Demonstration of lack of collaboration between HOXA9 and PREP1 in leukemogenesis. (A) Survival graph demonstrating that co-overexpression of PREP1 with HOXA9, in contrast to that with MEIS1, does not accelerate the occurrence of the HOXA9-induced AML. The survival of the HOXA9-MEIS1 mice was significantly shorter than that of the HOXA9 mice (P < 0.001, two-tailed Student's t test) and the HOXA9-PREP1 mice (P < 0.001). (B) Western blot analysis of total-cell lysates from the HOXA9 and PREP1 viral producer cells. The membrane was probed with rabbit anti-human PREP1 polyclonal antibody. The position of the full-length 64-kDa PREP1 protein is indicated. Two minor products, as previously described (5), are also detected (one generated by an internal ATG site). (C) Southern blot analysis of DNA isolated from bone marrow of primary and secondary HOXA9-PREP1 mice.

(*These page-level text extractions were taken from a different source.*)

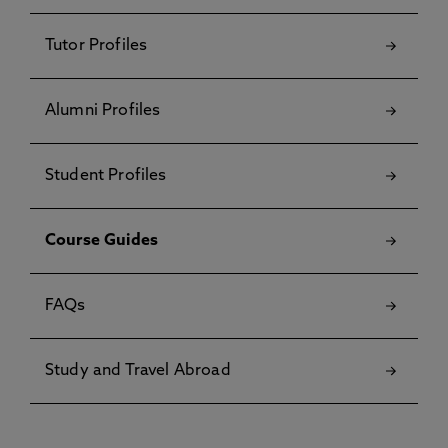
Tutor Profiles
Alumni Profiles
Student Profiles
Course Guides
FAQs
Study and Travel Abroad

The DNA was digested with EcoRI, which cuts the integrated provirus once, thus generating a unique fragment for each proviral integration site. The membranes were hybridized first with a neo-specific probe for the detection of the HOXA9 proviral fragment(s) (top panel) and subsequently with a puro-specific probe to detect the PREP1 proviral fragment(s) (bottom panel). For clarity, the three different clones detected in the primary and secondary recipients of mouse 2 are labeled a, b, and c. (D) Northern blot analysis of total RNA (10 μg) isolated from bone marrow and spleen cells of the HOXA9-PREP1 mice. The membranes were hybridized with full-length HOXA9 and PREP1 cDNA probes. In panels C and D, each primary recipient is identified with a specific number, and its secondary recipients are identified with a derivative thereof (e.g., 1.1, 1.2, etc.). B, bone marrow; S, spleen.